### Problem
The tail of the records, from the line containing "Elektromontage" through the final line, should be printed exactly and on its own.

### Provided records
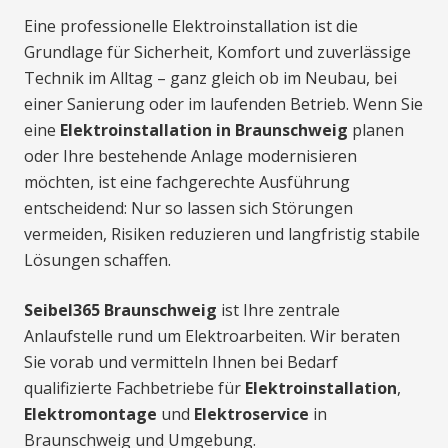
Eine professionelle Elektroinstallation ist die
Grundlage für Sicherheit, Komfort und zuverlässige
Technik im Alltag – ganz gleich ob im Neubau, bei
einer Sanierung oder im laufenden Betrieb. Wenn Sie
eine
Elektroinstallation in Braunschweig
planen
oder Ihre bestehende Anlage modernisieren
möchten, ist eine fachgerechte Ausführung
entscheidend: Nur so lassen sich Störungen
vermeiden, Risiken reduzieren und langfristig stabile
Lösungen schaffen.
Seibel365 Braunschweig
ist Ihre zentrale
Anlaufstelle rund um Elektroarbeiten. Wir beraten
Sie vorab und vermitteln Ihnen bei Bedarf
qualifizierte Fachbetriebe für
Elektroinstallation
,
Elektromontage
und
Elektroservice
in
Braunschweig und Umgebung.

### Task result
Elektromontage
und
Elektroservice
in
Braunschweig und Umgebung.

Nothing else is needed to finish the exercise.